Pionnier de la fiction immersive en France avec I, PHILIP (2016), Pierre Zandrowicz n’a cessé depuis d’explorer de nouveaux horizons narratifs, tissant des liens avec le spectacle vivant et Bartabas avec EX ANIMA EXPÉRIENCE (2019), ou l’Histoire avec une expérience autour de la grotte Chauvet racontée par Cécile de France : CHAUVET VR : THE DAWN OF ART (2020). Le voici de retour au festival de Venise pour un projet attendu de longue date, la première partie de sa saga de science-fiction : MIRROR.
(Science) Fiction immersive : la genèse de MIRROR
P. Z. – Après I, PHILIP – qui est une œuvre d’anticipation, parfois surréaliste – j’avais envie de poursuite mon exploration de la science-fiction en réalité virtuelle, la pousser dans ces retranchements métaphysiques. Et c’est vertigineux ! On peut partir dans de nombreuses directions, autour de concepts de « hard SF », de mondes parallèles, de planètes inconnues… J’adore SOLARIS de Andreï Tarkovski, adapté d’une œuvre de Stanisław Lem – le Philip K. Dick des pays est-européens. MIRROR, c’est un peu une réponse à ce monument de la science-fiction, que j’ai écrit avec une envie de poésie spatiale. Et en même temps ça me permet de citer des influences venues de ces pays où mes ancêtres sont nés !
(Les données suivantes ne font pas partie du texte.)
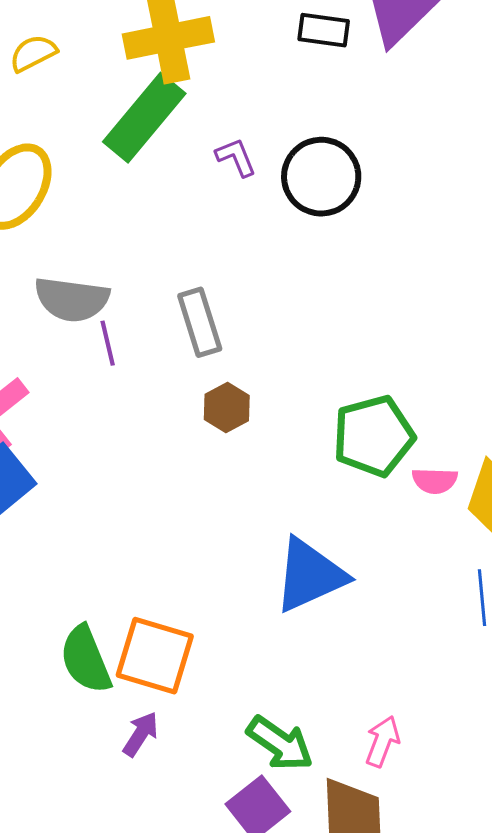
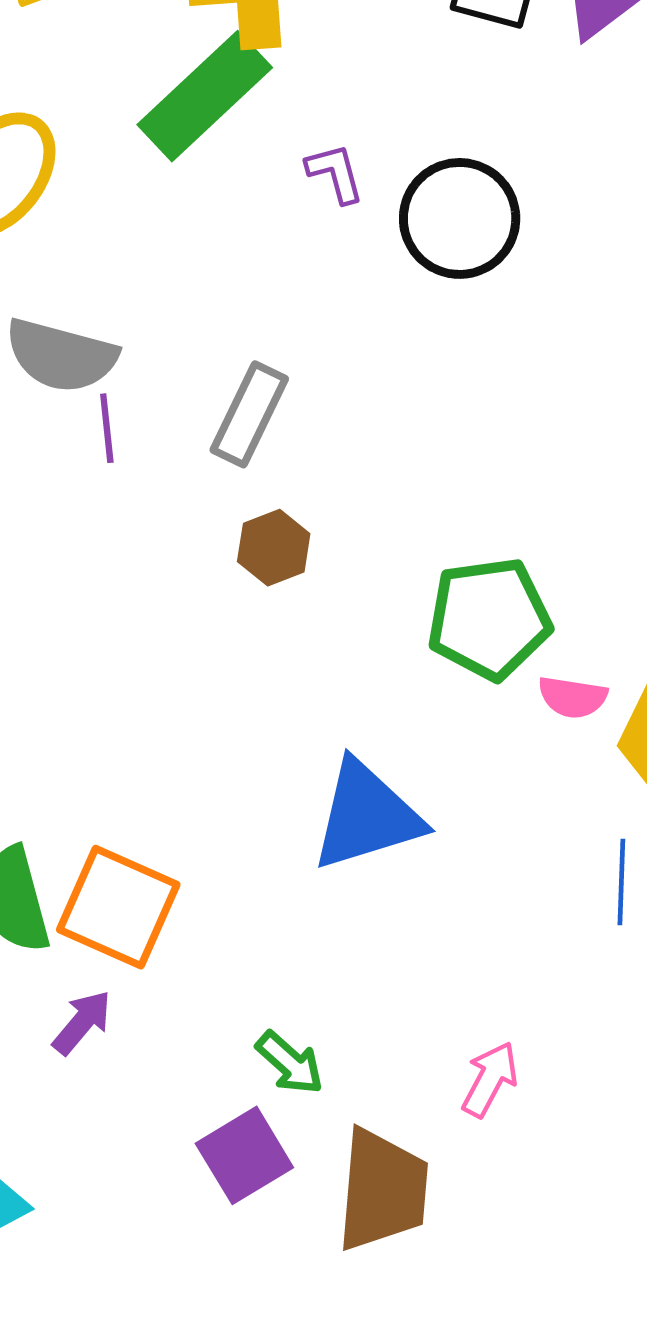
gray rectangle: (200, 322) -> (249, 414), turned 36
pink arrow: (382, 741) -> (490, 1079), moved
green arrow: (280, 743) -> (290, 1063), size x0.7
P. Z. – Au départ, MIRROR est un film 360 comme I, PHILIP. C’est ce que je savais faire lorsqu’on a commencé le développement du projet. Et en regardant l’évolution de la création immersive, nous nous sommes rapidement rendus compte qu’il allait falloir être beaucoup plus novateur, et embrasser un format dynamique, interactif, 6dof. Développer le film avec un moteur de jeu, en temps réel, c’est révélé être une évidence… et un vrai défi. Avec Arnaud (Colinart, producteur chez Atlas V), on a voulu mettre la barre haute en termes de qualité, notamment sur le photoréalisme de l’image. Se rapprocher le plus possible d’un film de cinéma. C’est cette exigence qui nous a obligé à attendre un certain temps avant de lancer la production de ce premier segment, qui nous a servi de laboratoire pour tester toutes mes idées, installer l’univers, et vraiment démarrer le voyage de notre héroïne. La sélection à Venise vient couronner cela. Pour y avoir déjà été sélectionné, c’est un moment important pour la vie d’un projet, et pour nous vital pour la suite à donner à MIRROR. Aujourd’hui les 3 épisodes sont écrits ; j’ai collaboré au scénario avec Rémi Giordano (co-scénariste de I, PHILIP) et Nicolas Peufaillit (UN PROPHETE, GOAL OF THE DEAD, ØRDESA…).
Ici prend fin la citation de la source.